[Dataset entries]
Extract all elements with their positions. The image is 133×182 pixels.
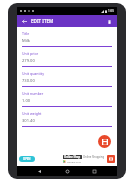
staticText: Online Shop (64, 155, 81, 159)
button[interactable]: OPEN (19, 156, 35, 162)
staticText: Milk (22, 38, 31, 44)
staticText: 279.00 (22, 58, 35, 64)
button[interactable]: Unit quantity (22, 71, 112, 91)
button[interactable]: OPEN (17, 152, 117, 166)
staticText: Unit price (22, 51, 39, 56)
staticText: Google Play (67, 160, 81, 163)
staticText: OPEN (23, 157, 31, 161)
staticText: Unit quantity (22, 71, 45, 76)
button[interactable]: Unit price (22, 51, 112, 71)
button[interactable]: Delete (105, 17, 114, 26)
staticText: EDIT ITEM (31, 18, 54, 24)
button[interactable]: Recent apps (90, 167, 99, 176)
staticText: Online Shopping (83, 155, 105, 159)
button[interactable]: Back (35, 167, 44, 176)
button[interactable]: Unit number (22, 91, 112, 111)
staticText: Unit number (22, 91, 44, 96)
staticText: 1:55 (108, 9, 115, 13)
button[interactable]: Back (20, 17, 29, 26)
staticText: Title (22, 31, 30, 36)
staticText: Unit weight (22, 111, 42, 116)
button[interactable]: Unit weight (22, 111, 112, 131)
button[interactable]: Title (22, 31, 112, 51)
staticText: 1.00 (22, 98, 31, 104)
button[interactable]: Save (98, 135, 111, 148)
button[interactable]: Home (63, 167, 72, 176)
staticText: 730.00 (22, 78, 35, 84)
staticText: 301.40 (22, 118, 35, 124)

● Task brief:
Lines of the data above that include the string "weight" must each be copied.

● Exercise solution:
staticText: Unit weight (22, 111, 42, 116)
button[interactable]: Unit weight (22, 111, 112, 131)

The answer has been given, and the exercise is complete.